**YOUR TASK**
Although the records contain pictures, repeat only the text of every line exactly.

**DATA EXCERPTS**
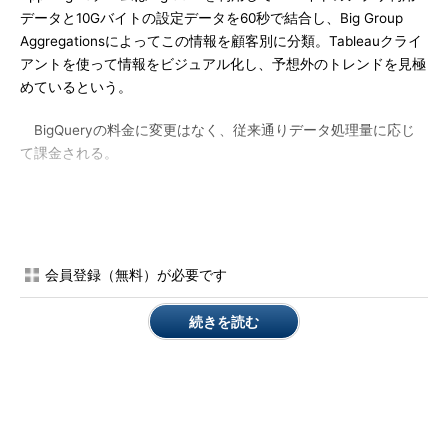
データと10Gバイトの設定データを60秒で結合し、Big Group
Aggregationsによってこの情報を顧客別に分類。Tableauクライ
アントを使って情報をビジュアル化し、予想外のトレンドを見極
めているという。
BigQueryの料金に変更はなく、従来通りデータ処理量に応じ
て課金される。
会員登録（無料）が必要です
続きを読む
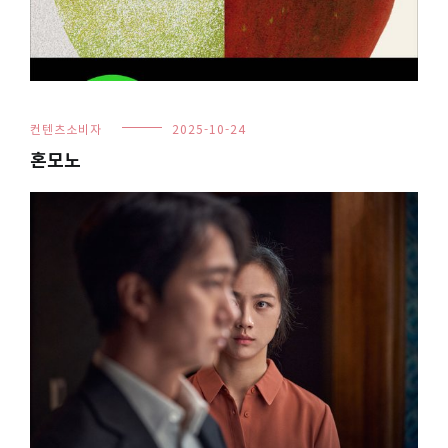
컨텐츠소비자
2025-10-24
혼모노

**WORKED SOLUTION**
データと10Gバイトの設定データを60秒で結合し、Big Group
Aggregationsによってこの情報を顧客別に分類。Tableauクライ
アントを使って情報をビジュアル化し、予想外のトレンドを見極
めているという。
BigQueryの料金に変更はなく、従来通りデータ処理量に応じ
て課金される。
会員登録（無料）が必要です
続きを読む
컨텐츠소비자
2025-10-24
혼모노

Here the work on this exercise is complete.